Cuando los puntos de apoyo de la
autoestima se potencian en demasía y se disparan el individuo entra en un
estado de autocomplacencia que le lleva a una situación muy negativa ante los
demás.
La persona arrogante se mueve con
desprecio y un sentido de superioridad que se atribuye ella misma grácilmente.
Se siente centro de gravedad y ejemplo de éxito. Valora todas sus cualidades
como méritos, confirmándolos hasta tal punto que descarta tener defectos.
Posiblemente el foco inicial fuese un
temprano logro que disparase la confianza en sí mismo. Con ello legitimó su
derecho a sentirse superior. Pero traspasado el límite de la satisfacción
personal, esa sensación de prepotencia le hace ver el entorno de otra manera:
no tiene amigos, tiene admiradores; no tiene enemigos, tiene envidiosos.

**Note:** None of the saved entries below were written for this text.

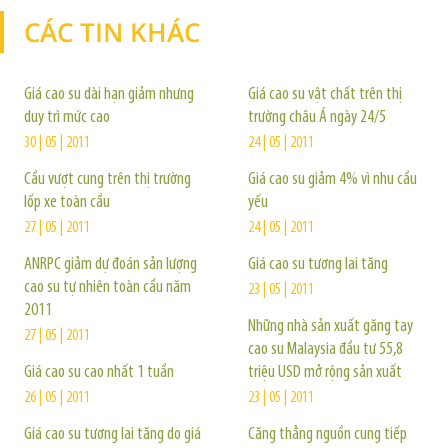
CÁC TIN KHÁC
TIN KHÁC
Giá cao su dài hạn giảm nhưng
Giá cao su vật chất trên thị
duy trì mức cao
trường châu Á ngày 24/5
30 | 05 | 2011
24 | 05 | 2011
Cầu vượt cung trên thị trường
Giá cao su giảm 4% vì nhu cầu
lốp xe toàn cầu
yếu
27 | 05 | 2011
24 | 05 | 2011
ANRPC giảm dự đoán sản lượng
Giá cao su tương lai tăng
cao su tự nhiên toàn cầu năm
23 | 05 | 2011
2011
Những nhà sản xuất găng tay
27 | 05 | 2011
cao su Malaysia đầu tư 55,8
Giá cao su cao nhất 1 tuần
triệu USD mở rộng sản xuất
26 | 05 | 2011
23 | 05 | 2011
Giá cao su tương lai tăng do giá
Căng thẳng nguồn cung tiếp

Sin embargo su imaginación es igual
de frágil que su realidad. Toda esa supuesta fortaleza personal puede
derrumbarse ante cualquier contratiempo inesperado. Entonces, su arrogancia
tendrá que optar entre dos soluciones tan dispares como son la reflexión, que
le permitirá rectificar, o el orgullo, que le condenará definitivamente.